La CTR, in sintesi, statuiva l’applicabilità del più favorevole regime fiscale di cui al ridetto l’art. 69 L. 21 novembre 2000, n. 342, perché, essendo i figli D. e A., alla data di devoluzione del 18 maggio 2000, ancora minorenni, la madre aveva, per loro conto, il 27 giugno 2000, accettato l’eredità con beneficio d’inventario, con la conseguenza, secondo la CTR, che le dichiarazioni di successione di tutti i contribuenti sarebbero state da presentarsi dopo il 31 dicembre 2000, ciò, in applicazione dell’art. 31, comma 1 e 2, lett. d), d.lgs. 31 ottobre 1990, n. 346, nel testo ratione temporis, che prevedeva, appunto, che la dichiarazione di successione fosse da presentarsi entro sei mesi dalla scadenza del termine di mesi tre stabilito per la formazione dell’inventario, termine, quest’ ultimo, decorrente, ai sensi dell’art. 485 c.c., dal giorno della morte del de cuius.

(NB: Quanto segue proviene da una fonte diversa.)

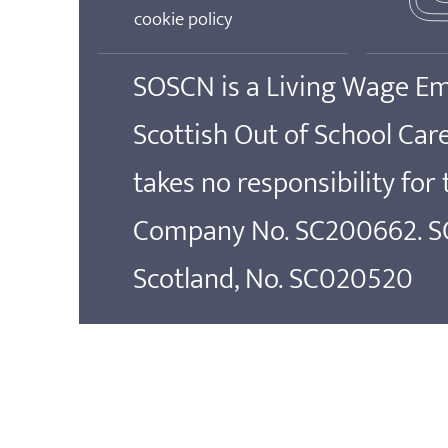
cookie policy
SOSCN is a Living Wage E
Scottish Out of School Ca
takes no responsibility for
Company No. SC200662. SOS
Scotland, No. SC020520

Contro la decisione della CTR, l’Agenzia delle Entrate proponeva ricorso per cassazione affidato a cinque motivi.
I contribuenti resistevano con controricorso, a loro volta proponendo ricorso incidentale.
Diritto
1. Il ricorso principale e quello incidentale debbono esser riuniti ai sensi dell’art. 335 c.p.c.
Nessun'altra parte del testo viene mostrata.